The 1909 Electoral Roll had Arthur Samuel Palmer living at Barkly St, Mentone and working as a Cab driver.  I presume this means a horse drawn cab. Then I had a big surprise - there was a Julia Martha Palmer (Home duties) living at the same address.  Again I couldn't find any other Arthur Samuel Palmer's.
The 1914, 16, and 17 Rolls had Arthur and Julia still at the same address

So who was this woman - living in the same house as Great Grandpa?

Checking further - In 1919 they had moved to Mitchell St, still in Mentone and Arthur's employment is listed as Nil. He was 73 years old and had probably retired by then

In the Electoral Roll of 1921 Arthur is once again alone.  He has moved to George St, Mordiallac by 1926, and is still listed there in 1927 and 28.
After that I could not find him on the Electoral Roll.

I searched for his death and found on the Death Index that he died aged 81 years in 1928 at Malloc, VictoriaThis is the abbreviation for Mordiallac

On the purchased Death Certificate it says he was married a second time in Mentone, other information unknown.  His second wife pre-deceased him - this would mean that they probably married between 1903 and 1909 that Julia probably died between 1919 and 1921, when she disappears from the Electoral Roll

I found that Arthur had married Julia Martha Deverell (nee Babb) in 1907, and that she died in 1920.  

Arthur died in Mordialloc and is buried at The Necropolis Cemetery Springvale  - it is difficult to read the details on his death certificate, though he is listed as a farmer. (Which he had been when he first came to Australia)

Later I contacted a relative I had found online and she sent me photocopies of photos of some of the Palmer family, including the ones attached of Arthur Samuel Palmer.
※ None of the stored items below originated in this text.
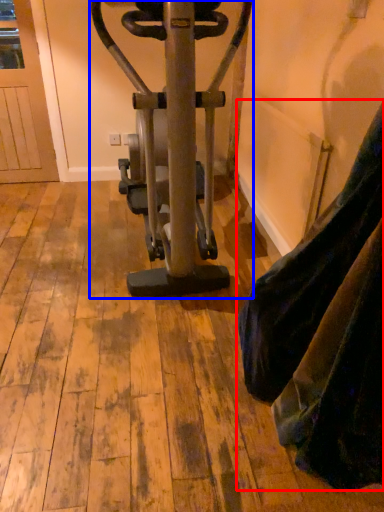 Question: Which of the following is the farthest to the observer, tight (highlighted by a red box) or stationary bicycle (highlighted by a blue box)?

Choices:
 (A) tight
 (B) stationary bicycle

Answer: (B) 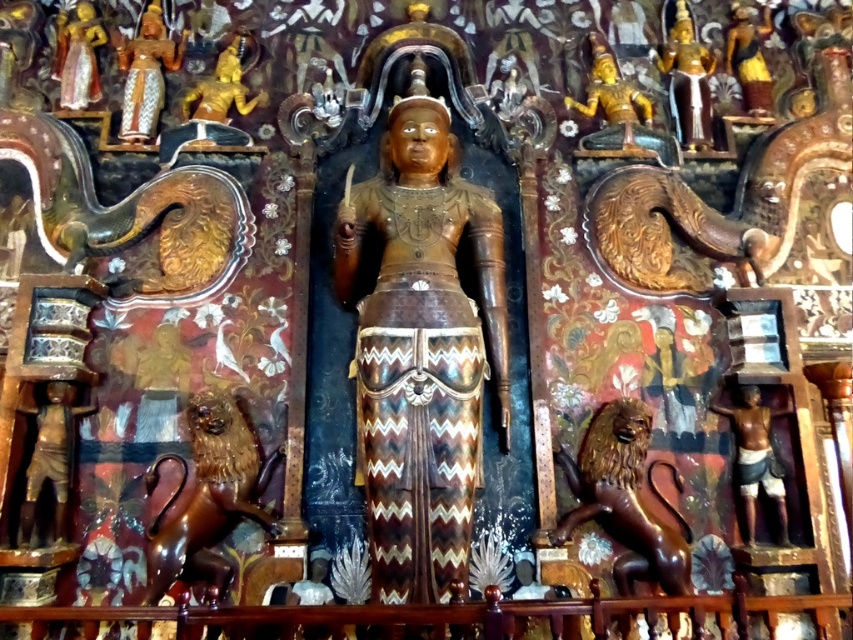 Is point (190, 428) closer to viewer compared to point (724, 406)?

Yes.

At what (x,y) coordinates should I click in order to perform the action: click on shiny brown lion at lower left. Please return your answer as a coordinate pair (x, y). Looking at the image, I should click on (207, 497).

Can you confirm if bronze figure at lower left is smaller than gold polished statue at upper center?

Yes, bronze figure at lower left is smaller than gold polished statue at upper center.

Does point (55, 456) lie in front of point (669, 51)?

That is True.

Identify the location of bronze figure at lower left. The image size is (853, 640). (50, 458).

Between point (735, 474) and point (704, 102), which one is positioned in front?

Point (735, 474) is more forward.

Between point (753, 536) and point (676, 60), which one is positioned in front?

Positioned in front is point (753, 536).

Image resolution: width=853 pixels, height=640 pixels. I want to click on bronze figure at lower right, so click(755, 456). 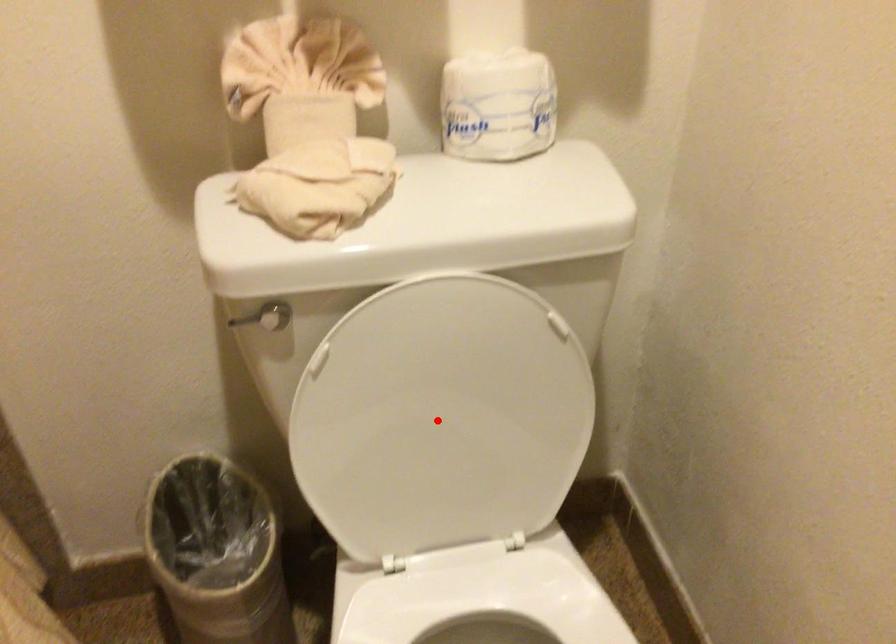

Apparently, Arthur had a show horse and took care of others  He travelled a lot to shows and the races.  I just wish my mother was here now to show and tell her my research results.
PS I never found out about the 'protection' he was said to need.

Arthur Samuel Palmer

Arthur Samuel Palmer with his show horse 'Percheron'



Arthur and Eleanor's Marr - Marriage: Australian BDM Register, Schedule D, No 24, Marriage Copy of Entry.
Eleanor's death - Australian BDM Register, Schedule B, Victoria, Death Copy of Entry.

Electoral Rolls - 1903, 1909, 1914, 1916, 1917, 1919, 1921, 1926, 1927, 1928
-; Australia, Electoral Rolls, 1903-1980.

Arthur's death -  Third Schedule, 1928, Death Certificate, District of Mordiallac, Victoria, Australia.  No 734.  Reg. No. 11722.

Arthurs Second Marr. to Julia -; Australian Marriage Index, 1788-1950 Reg No 1628.

Julia's death  -; Australian Death Index 1787-1985. Reg. No. 10585.

Arthur's burial - Springvale Botanical Cemetery, Victoria, Australia; Necropolis Cemetery, 1928.